Eight miles out to sea, the autofeeder for the L44 selected the desired round from stores and rammed it into the cannon’s breach. The gun was located in the Oregon’s bow, in a hidden redoubt, giving it a nearly one-hundred-and-eighty-degree traverse when its carriage was fully extended. The outside doors had already been lowered and the barrel run out. Deep inside the ship, the targeting computer recognized the laser pip beamed at the top of the cliff by the drone and instantly calculated its position relative to the cannon.

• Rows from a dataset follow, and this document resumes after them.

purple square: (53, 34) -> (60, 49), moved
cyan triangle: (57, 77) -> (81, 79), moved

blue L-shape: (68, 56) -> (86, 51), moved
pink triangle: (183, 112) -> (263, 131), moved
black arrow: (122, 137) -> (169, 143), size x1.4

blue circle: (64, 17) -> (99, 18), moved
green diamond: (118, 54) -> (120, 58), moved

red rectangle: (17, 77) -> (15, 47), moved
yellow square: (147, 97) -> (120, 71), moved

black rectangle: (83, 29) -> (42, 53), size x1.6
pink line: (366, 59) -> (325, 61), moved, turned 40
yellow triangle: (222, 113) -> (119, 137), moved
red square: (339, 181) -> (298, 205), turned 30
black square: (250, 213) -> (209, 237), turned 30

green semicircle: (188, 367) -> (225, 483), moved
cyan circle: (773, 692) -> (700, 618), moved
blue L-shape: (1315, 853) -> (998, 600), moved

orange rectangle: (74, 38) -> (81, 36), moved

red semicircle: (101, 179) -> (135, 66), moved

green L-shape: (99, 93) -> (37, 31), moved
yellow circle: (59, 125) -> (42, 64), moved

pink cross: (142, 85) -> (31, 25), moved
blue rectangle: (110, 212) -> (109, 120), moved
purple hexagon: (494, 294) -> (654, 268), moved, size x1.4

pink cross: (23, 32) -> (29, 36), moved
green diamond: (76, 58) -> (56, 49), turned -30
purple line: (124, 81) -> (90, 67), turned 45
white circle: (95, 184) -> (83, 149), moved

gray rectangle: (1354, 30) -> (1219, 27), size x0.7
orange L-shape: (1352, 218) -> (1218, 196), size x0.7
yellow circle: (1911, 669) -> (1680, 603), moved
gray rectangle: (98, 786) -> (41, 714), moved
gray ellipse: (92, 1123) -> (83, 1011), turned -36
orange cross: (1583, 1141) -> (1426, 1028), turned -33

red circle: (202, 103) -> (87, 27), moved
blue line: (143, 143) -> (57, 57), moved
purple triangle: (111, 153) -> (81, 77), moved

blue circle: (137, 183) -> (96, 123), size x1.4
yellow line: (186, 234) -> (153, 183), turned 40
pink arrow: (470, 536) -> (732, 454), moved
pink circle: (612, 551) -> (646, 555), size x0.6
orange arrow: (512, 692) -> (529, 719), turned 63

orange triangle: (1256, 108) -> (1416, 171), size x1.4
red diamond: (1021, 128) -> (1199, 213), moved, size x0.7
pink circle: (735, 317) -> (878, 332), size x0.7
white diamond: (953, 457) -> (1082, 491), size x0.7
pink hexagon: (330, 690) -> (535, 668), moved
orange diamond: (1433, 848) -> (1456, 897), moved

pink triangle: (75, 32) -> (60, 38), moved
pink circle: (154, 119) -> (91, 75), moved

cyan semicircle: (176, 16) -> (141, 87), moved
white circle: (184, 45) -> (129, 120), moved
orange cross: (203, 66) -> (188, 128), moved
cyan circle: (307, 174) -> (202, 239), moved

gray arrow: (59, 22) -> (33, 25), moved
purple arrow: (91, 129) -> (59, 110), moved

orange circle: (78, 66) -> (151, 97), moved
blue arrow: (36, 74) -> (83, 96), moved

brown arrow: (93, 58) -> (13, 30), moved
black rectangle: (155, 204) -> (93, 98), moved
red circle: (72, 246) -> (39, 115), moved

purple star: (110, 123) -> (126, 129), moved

The barrel came up to the right elevation, and, when the bow rose on a wave, the big gun bellowed.

The computer was so accurate, it fired an instant early to account for the microseconds it took for the round to leave the barrel and the distance the earth would rotate while the projectile was in flight.

Ten seconds after leaving the gun, the shell split open, releasing a metal storm of hardened pellets that hit the top of the cliff like a massive shotgun blast. Clouds of dust exploded off the cliff, and somewhere within the choking pall were the minced remains of the two Responsivist guards.

“Nice shot,” Juan called. “Now the west.”

The men carrying Max dropped him when the headland disintegrated, and he scrambled to his feet to start running. He only managed a few steps before he was hit by a flying tackle and smeared into the rough asphalt road. Cursing incoherently, a guard clubbed him in the back of the head, and, for a moment, it was as if the sun had been snuffed out. Max fought the curtain of darkness and willed himself to remain conscious.